A Dallas woman has filed a lawsuit seeking six figures from a former neighbor and landlord for damage she says was caused by cigarette smoke wafting through adjoining walls of her high-end townhome.
“Smoking is not a right, it’s a privilege,” said Chris Daniel, a retired nurse. “I’m sorry that people smoke. I think it’s foolish, but when it comes into my house and hurts my health and my daughter’s health and our belongings, it’s a different issue.”
The case is being watched by townhouse industry groups across the area.
A manager and attorney for Estancia Townhomes, a 52-building community near Prestonwood Country Club in North Dallas, said it’s unlikely the Daniels sustained any smoke damage. There is a solid, two-hour fire wall from the foundation to the roof between each of the homes.
And even if some smell did seep through, the Daniels renewed their lease at Estancia – where smoking is permitted – six months after they say the problem began.
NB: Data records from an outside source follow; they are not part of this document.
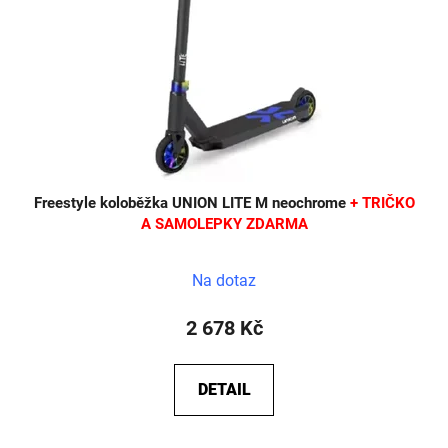
Freestyle koloběžka UNION LITE M neochrome
+ TRIČKO
A SAMOLEPKY ZDARMA
Na dotaz
2 678 Kč
DETAIL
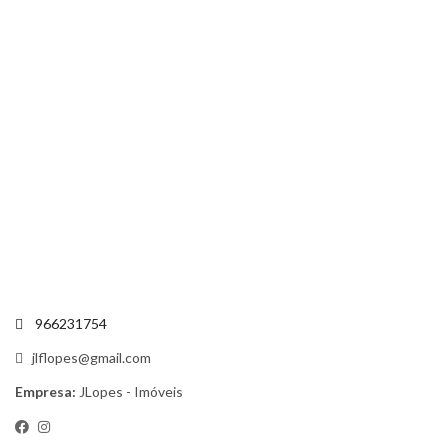
966231754
jlflopes@gmail.com
Empresa:
JLopes - Imóveis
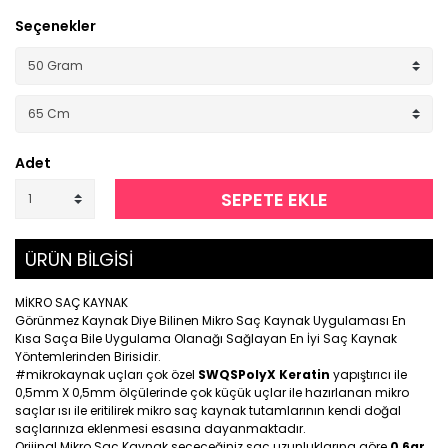
Seçenekler
Adet
SEPETE EKLE
ÜRÜN BİLGİSİ
MİKRO SAÇ KAYNAK
Görünmez Kaynak Diye Bilinen Mikro Saç Kaynak Uygulaması En
Kısa Saça Bile Uygulama Olanağı Sağlayan En İyi Saç Kaynak
Yöntemlerinden Birisidir.
#mikrokaynak uçları çok özel
SWQSPolyX Keratin
yapıştırıcı ile
0,5mm X 0,5mm ölçülerinde çok küçük uçlar ile hazırlanan mikro
saçlar ısı ile eritilirek mikro saç kaynak tutamlarının kendi doğal
saçlarınıza eklenmesi esasına dayanmaktadır.
Orijinal Mikro Saç Kaynak seçeceğiniz saç uzunluklarına göre
0,6gr
,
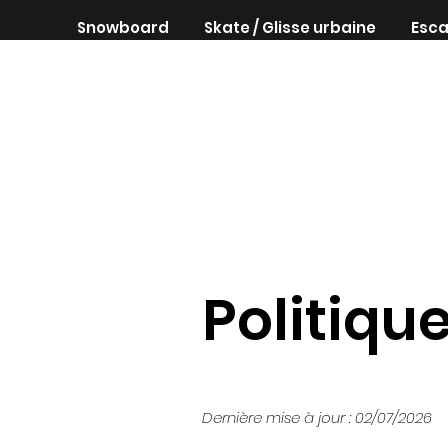
Snowboard
Skate / Glisse urbaine
Esca
Politiqu
Dernière mise à jour : 02/07/2026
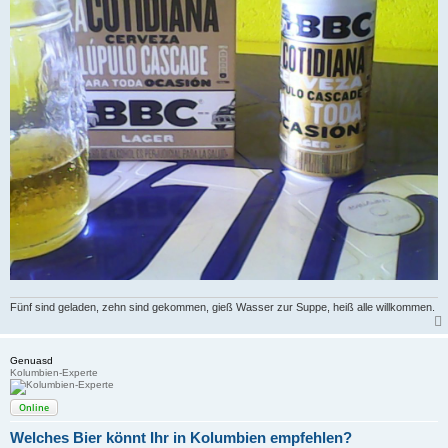
Fünf sind geladen, zehn sind gekommen, gieß Wasser zur Suppe, heiß alle willkommen.
Genuasd
Kolumbien-Experte
Online
Welches Bier könnt Ihr in Kolumbien empfehlen?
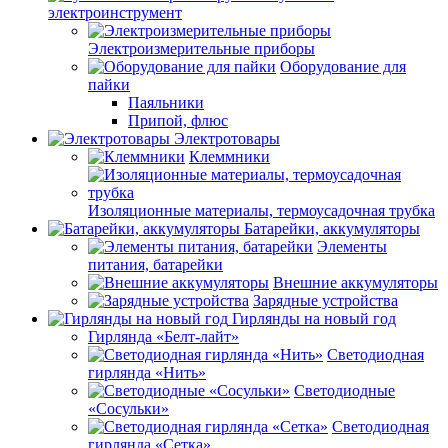
электроинструмент
Электроизмерительные приборы
Оборудование для
пайки
Паяльники
Припой, флюс
Электротовары
Клеммники
Изоляционные материалы, термоусадочная трубка
Батарейки, аккумуляторы
Элементы
питания, батарейки
Внешние аккумуляторы
Зарядные устройства
Гирлянды на новый год
Гирлянда «Белт-лайт»
Светодиодная
гирлянда «Нить»
Светодиодные
«Сосульки»
Светодиодная
гирлянда «Сетка»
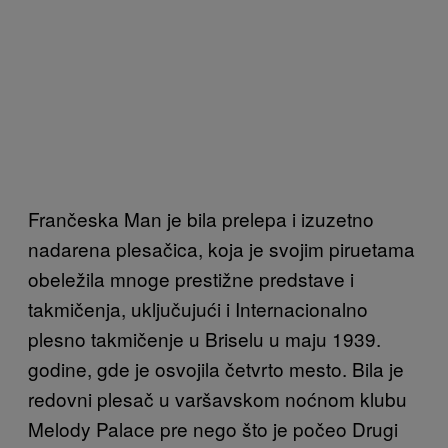
Frančeska Man je bila prelepa i izuzetno
nadarena plesačica, koja je svojim piruetama
obeležila mnoge prestižne predstave i
takmičenja, uključujući i Internacionalno
plesno takmičenje u Briselu u maju 1939.
godine, gde je osvojila četvrto mesto. Bila je
redovni plesač u varšavskom noćnom klubu
Melody Palace pre nego što je počeo Drugi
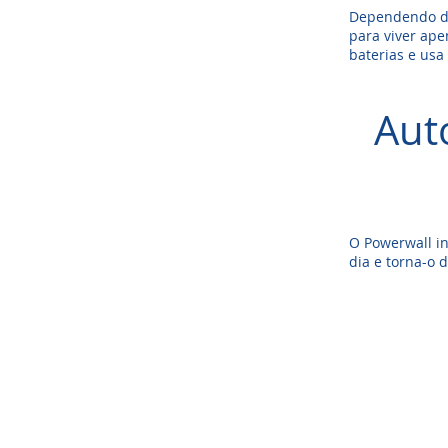
Dependendo dos
para viver ape
baterias e usa
Aut
O Powerwall in
dia e torna-o 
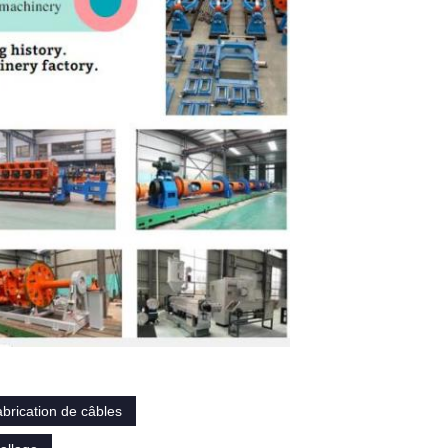
brication de câbles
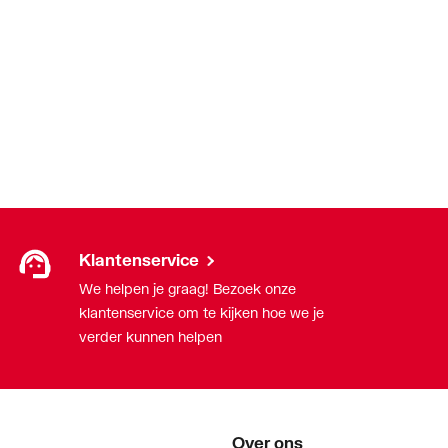
Klantenservice
We helpen je graag! Bezoek onze
klantenservice om te kijken hoe we je
verder kunnen helpen
Over ons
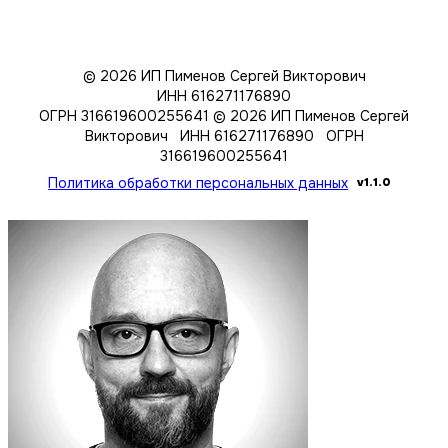
© 2026 ИП Пименов Сергей Викторович
ИНН 616271176890
ОГРН 316619600255641
© 2026 ИП Пименов Сергей
Викторович ИНН 616271176890 ОГРН
316619600255641
Политика обработки персональных данных
v1.1.0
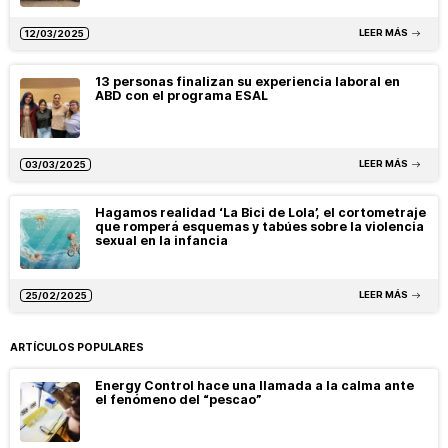
LEER MÁS
12/03/2025
13 personas finalizan su experiencia laboral en
ABD con el programa ESAL
LEER MÁS
03/03/2025
Hagamos realidad ‘La Bici de Lola’, el cortometraje
que romperá esquemas y tabúes sobre la violencia
sexual en la infancia
LEER MÁS
25/02/2025
ARTÍCULOS POPULARES
Energy Control hace una llamada a la calma ante
el fenómeno del “pescao”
The photo of the mother-daughter whiners is priceless. This story reminds me of something that happened to my wife and me in Ithaca, New York. She was attending Cornell getting her Master’s degree. We had no money, but did the best we could trying to maintain 2 households (I was still in NYC in my residency program). We had rented the basement of a 3 unit rental property (cold and dark and dank – but cheap). One weekend while I was up visiting, we went to a “discount superstore” and bought a tiny little barbeque pit. It was cheap (and cheaply made), but big enough to cook a couple of burgers or a few hot dogs. We went to the store, got some hot dogs and some charcoal, went home and set up “our” first barbeque. We put it together (some assembly required, of course), got the briquets lit, and went inside to prepare the grand feast. A couple of minutes later, there was a knock at our door. It was our upstairs neighbor, telling us that she had “environmental syndrome” and was very sensitive to smoke of all kinds. She wanted us to put out the barbecue, and move the pit at least 50 YARDS away from the house before relighting it. The kicker? She was smoking a cigarette while delivering this pronouncement to us. I, in a very neighborly way, told her I would move my barbeque when she gave up smoking, but until then would she please get out of my apartment and let me go back to cooking hot dogs? She responded in a most unladylike way, and left. The hot dogs were really good, btw.